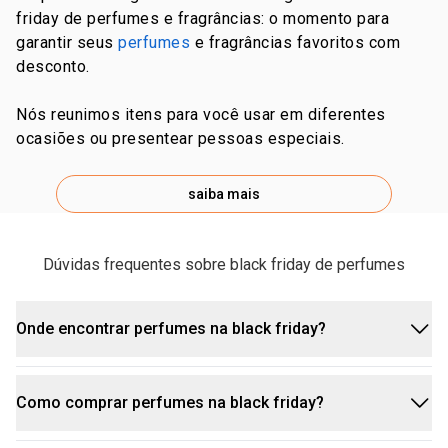
friday de perfumes e fragrâncias: o momento para
garantir seus
perfumes
e fragrâncias favoritos com
desconto.
nós reunimos itens para você usar em diferentes
ocasiões ou presentear pessoas especiais.
saiba mais
Dúvidas frequentes sobre black friday de perfumes
família olfativa
Onde encontrar perfumes na black friday?
Como comprar perfumes na black friday?
Aqui no site da Natura mesmo. Durante o mês de
novembro, acesse a página de
promoções
para
perfume amadeirado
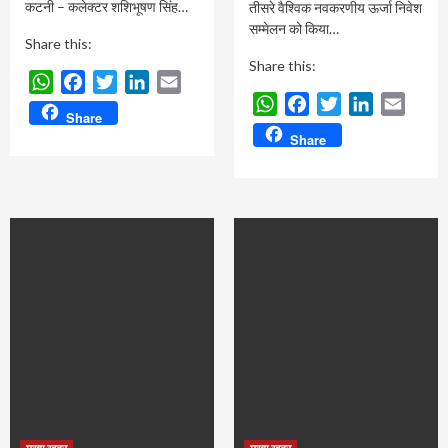
कटनी – कलेक्टर शशिभूषण सिंह…
तीसरे वैश्विक नवकरणीय ऊर्जा निवेश
सम्मेलन को किया…
Share this:
Share this:
WhatsApp
Facebook
Twitter
LinkedIn
Email
WhatsApp
Facebook
Twitter
LinkedIn
Email
Share
Share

■ ■ ■ ■ ■

Work required: Write out each entry exactly, images excluded.

Final answer:
friday de perfumes e fragrâncias: o momento para
garantir seus
perfumes
e fragrâncias favoritos com
desconto.
nós reunimos itens para você usar em diferentes
ocasiões ou presentear pessoas especiais.
saiba mais
Dúvidas frequentes sobre black friday de perfumes
família olfativa
Onde encontrar perfumes na black friday?
Como comprar perfumes na black friday?
Aqui no site da Natura mesmo. Durante o mês de
novembro, acesse a página de
promoções
para
perfume amadeirado
कटनी – कलेक्टर शशिभूषण सिंह…
तीसरे वैश्विक नवकरणीय ऊर्जा निवेश
सम्मेलन को किया…
Share this:
Share this:
WhatsApp
Facebook
Twitter
LinkedIn
Email
WhatsApp
Facebook
Twitter
LinkedIn
Email
Share
Share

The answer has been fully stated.